Q: What is praying actually supposed to do for my grief? I turned to my faith in my time of need, and I’m trying, but prayer doesn’t work for me.That’s a great question, because it centers around expectations.
If you are saying that prayer doesn’t work, what that really means is that your expectations aren’t being met. So, let’s talk about those expectations, and ways that prayer can (and perhaps can’t) meet them.
Why do we pray? Because we believe our prayer may be answered. We want connection, support and understanding. Sometimes we pray because we are flat-out terrified and we’re looking for answers and help. That’s a literal “Hail Mary.”

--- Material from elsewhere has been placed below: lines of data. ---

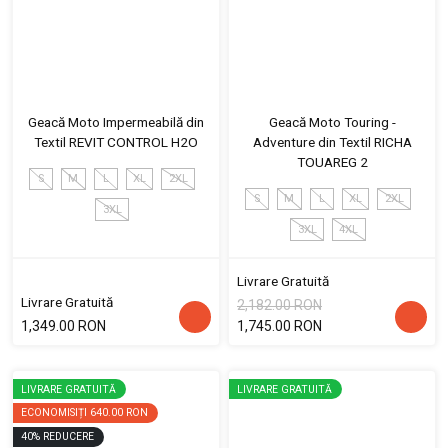
Geacă Moto Impermeabilă din
Geacă Moto Touring -
Textil REVIT CONTROL H2O
Adventure din Textil RICHA
TOUAREG 2
S
M
L
XL
2XL
S
M
L
XL
2XL
3XL
3XL
4XL
Livrare Gratuită
Livrare Gratuită
2,182.00 RON
1,349.00 RON
1,745.00 RON
LIVRARE GRATUITĂ
LIVRARE GRATUITĂ
ECONOMISIȚI
640.00 RON
40
%
REDUCERE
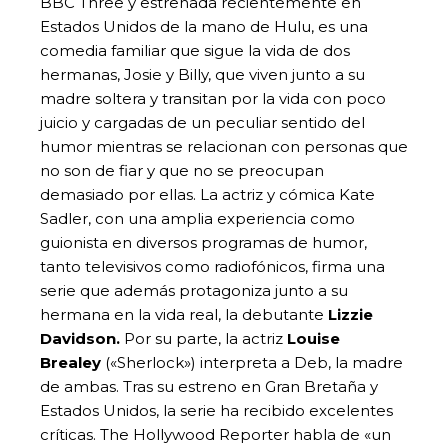
BBC Three y estrenada recientemente en
Estados Unidos de la mano de Hulu, es una
comedia familiar que sigue la vida de dos
hermanas, Josie y Billy, que viven junto a su
madre soltera y transitan por la vida con poco
juicio y cargadas de un peculiar sentido del
humor mientras se relacionan con personas que
no son de fiar y que no se preocupan
demasiado por ellas. La actriz y cómica Kate
Sadler, con una amplia experiencia como
guionista en diversos programas de humor,
tanto televisivos como radiofónicos, firma una
serie que además protagoniza junto a su
hermana en la vida real, la debutante
Lizzie
Davidson.
Por su parte, la actriz
Louise
Brealey
(«Sherlock») interpreta a Deb, la madre
de ambas. Tras su estreno en Gran Bretaña y
Estados Unidos, la serie ha recibido excelentes
críticas. The Hollywood Reporter habla de «un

For example, I remember a time when my brother was critically ill, in intensive care. The doctor had warned us that his condition was touch and go. I sat with my brother all night, holding his hand, because I couldn’t sleep. At one point, I fell to my knees, crying, and felt prayer coming out of me. I was bargaining – offering up my own life if my brother could be spared. It was a prayer of desperation.
My brother survived, so you could say that my prayer was “answered.” I guess if my brother didn’t survive, I could have said my prayer didn’t work. But I would argue that the measure of whether or not a prayer “works” isn’t that simple.
Here’s an example of a different type of prayer: When my wife prays, she starts off by focusing on what she’s thankful for. Not bargaining, or listing her needs. Her prayer doesn’t carry any conditions. In this way, prayers can help us connect with the humility of life, love and loss.
This second type of prayer presents more opportunities to help you. It is an opportunity to articulate your grief. You’re putting it out there, and that’s the beginning of understanding. Also, loss is humbling. You’re going to do and say and feel things you never expected, and prayer can be a place to put all that.
If you still find yourself aggravated and frustrated, think about the positive aspect of those emotions – their intensity. Maybe it’s time to lean into that intensity and call on your brothers and sisters and explore that.
Rather than becoming agitated that your prayer doesn’t work, consider the possibility that you are being invited into communion. Go toward others who have the same structured belief as you, and ask for their support and guidance. Maybe they can help frame your prayers, or join in prayer with you. Few things are more powerful than shared prayer. It helps you connect with others and with a higher power.
This could open the door to a profound moment. Grieving is a time when you feel very raw and real in life, and that can be a powerful time to make strong connections. You may even have an opportunity for a deeper exploration of your faith.